Thank goodness we are not alone!  Blessed Trinity blesses us, especially as Trinity leans to Spirit.

There is a self-correcting Spirit of Truth loose in the Universe, leading us.   Next week we shall begin hearing, along with Luke, from Galatians, chapter by chapter, speaking of spirit and truth, speaking of relationship, speaking of the new creation.  The Trinity leans toward Galatians, on this Trinity Sunday.  Here is your preparation for the Holy Scripture of the next month, your shake down cruise for the trip to Galatia, your introduction to Paul, Freedom, Spirit and New Creation, and the Magna Charta of Christian freedom.  Such beautiful verses:  I have been crucified with Christ; it is no longer I who live, but Christ who lives in me, and the life I now live I live by the faithfulness of the Son of God who loved me and gave himself up for me. There is neither Jew nor Greek, there is neither slave nor free, there is no male or female, for you are all one in Christ Jesus.  For freedom Christ has set us free; stand fast therefor and do not be enslaved again.  The fruit of the Spirit is love, joy, peace, patience, kindness, generosity, faith, gentleness, self-discipline.  Bear one another’s burdens and so fulfill the law of Christ. Here is the story behind the Epistle lessons you will hear through June.

New Creation

Paul’s Epistle to the Galatians is one of the great high peaks of the New Testament.  It is about a whole new life, a new creation.  In fact, it may be the highest peak in the whole range, the Mount Everest of the Bible.  It is written to address this question:  “Must a Gentile become a Jew before he can become a Christian?”.  Is there a religious condition to be met, prior to the reception of God’s apocalypse in Christ?  

After Paul had been converted to Christ, he spent 17 years in unremarkable, quiet ministry.  We know nothing of these two decades spent in Arabia.  All the letters we have of Paul come from a later decade.  Paul was converted to Christ, as he says earlier in this letter, “by apocalypse”.  Christ revealed himself to Paul.  Thus, for Paul, the authority in Christ, is not finally in the Scripture, nor in traditions, nor in reason, nor in experience.  Christ captured Paul through none of these, but rather through revelation, the apocalypse of God.   In short, Paul was not a Methodist.

There is a singular, awesome freedom in the way Paul understands Christ.  We have yet, I believe, in the church that bears His name, to acknowledge in full that freedom.

After these 17 years, Paul went up to Jerusalem to meet with the pillars of the church.  Can you picture the moment?  All in one room:  Paul, Peter, Andrew, James, John, Titus, Barnabas.  And in that room there was argument, difference.  Paul preached the cross of Christ to unreligious people, and they heard.  What would the Jerusalem elders say?  Jesus was a Jew, and had been circumcised.  So also were all the first Christians, including Paul himself.  But God had done something astounding.  It was the Gentiles, not the Jews, who fervently believed the Good News. Should these unreligious children of God be brought back into the Covenant of Circumcision?  No, they all agreed, no.  God had done something new.  So, Peter went to the circumcised, and Paul went to the uncircumcised.  Peter went to the Jews, and Paul to the Gentiles.  They agreed to disagree, agreeably.  And the meeting ended and it was settled.

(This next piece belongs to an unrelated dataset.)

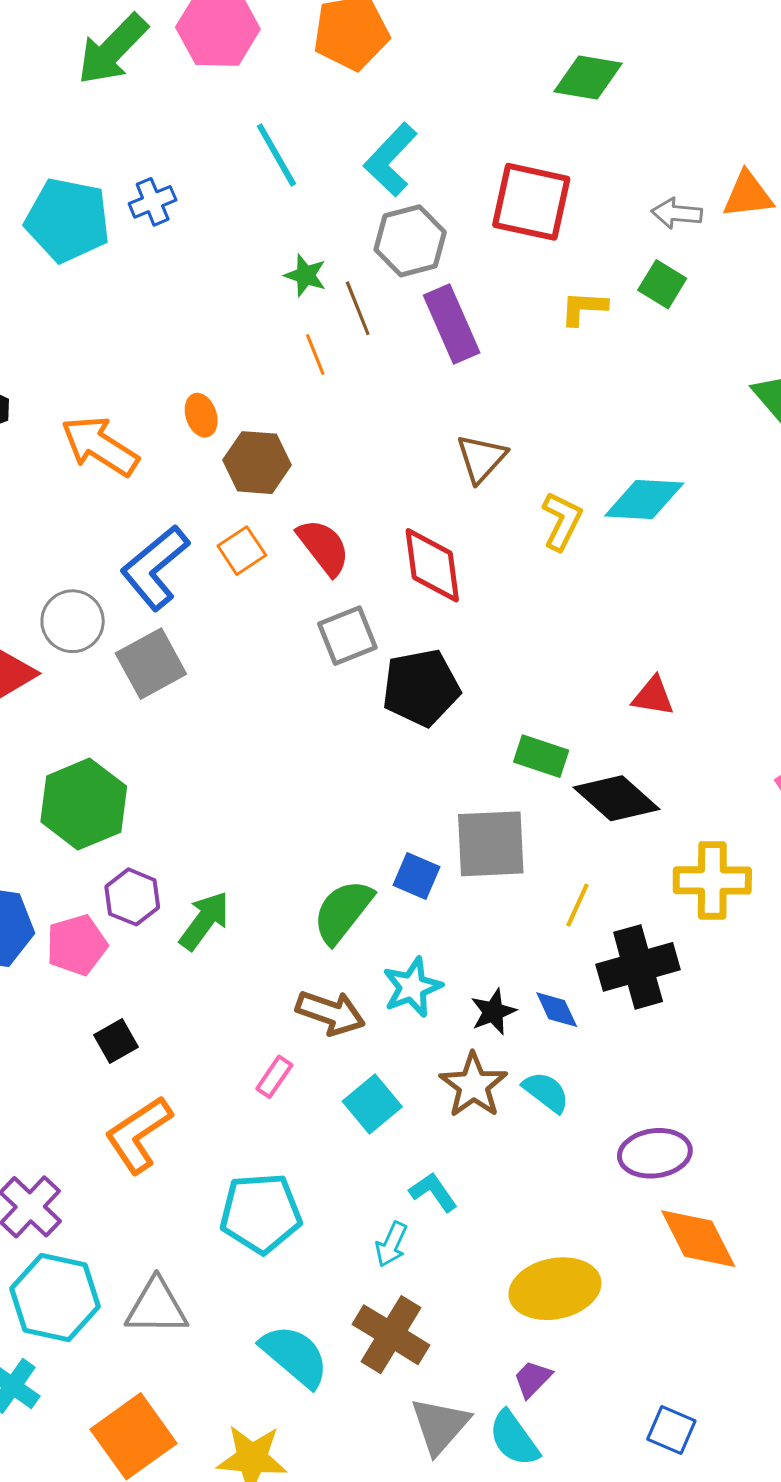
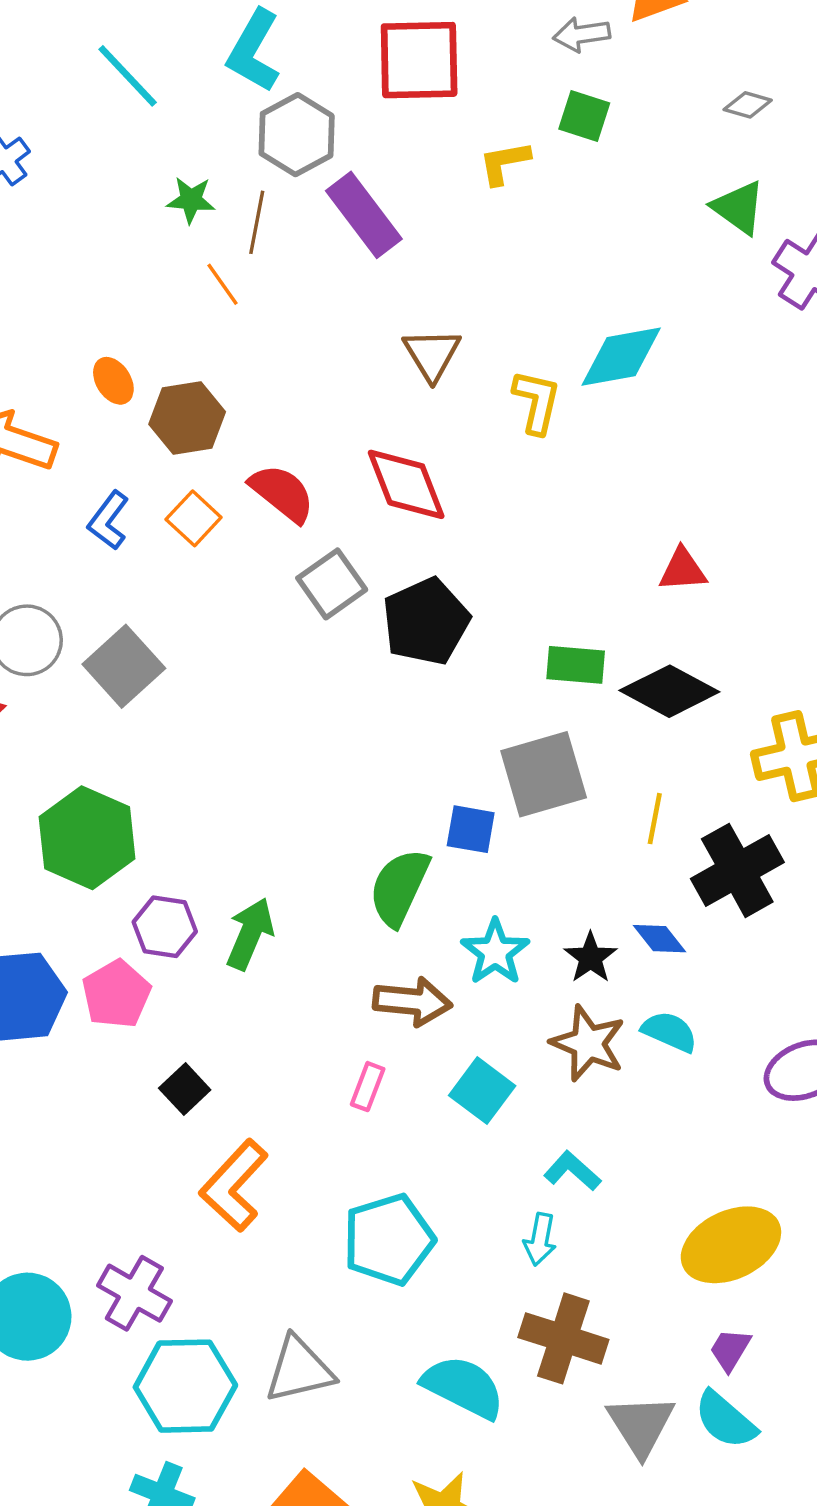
brown line: (358, 308) -> (257, 222), turned 46
blue L-shape: (155, 568) -> (108, 520), moved, size x0.6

But you know how sometimes it’s not the meeting but the meeting after the meeting that counts?  What was settled in Jerusalem was unsettled later.  Peter couldn’t be counted on to hold the line, and Paul told him so, to his face.  Peter was inconsistent about freedom—sometimes he ate with the unclean Gentiles—that’s all of you by the way.  Sometimes, when somebody was watching, he backed away.  And Paul caught him at it and as he ways, “opposed him to his face”.  I wish all opposition in church was so clean, direct, personal, and honest.  “One of us is wrong and I think it’s you!”  Paul doesn’t talk about Peter, he talks to Peter.  There’s a life lesson.  Said Paul:  ‘In Christ there is neither Jew nor Greek, neither Slave nor Free, there is no Male or Female’.  Not religion, not wealth, not gender—no, all these give way before Spirit.

In the resurrection, in Christ, in faith, in the new creation, there is no gender.  At least, according to Paul in Galatians.  In Christ, there is no ‘male and female’. Gender is swallowed up in victory.  The Oneidas and the Shakers could sense this, odd and contrasted as were their ways of living it out.

We have yet, I doubt, to take seriously the Good News of liberation found in these passages.   Your identity does not come from your sexuality, your gender, your orientation.  

In this passage, in the Bible, Paul points to a clue, as well, to one of our great arguments today.  Here, your identity is not to be inferred from creation….but from new creation!  This apocalyptic baptismal formula declares the erasure—who says there is nothing radical about Christ?—of the distinction we so heighten, that between male and female.  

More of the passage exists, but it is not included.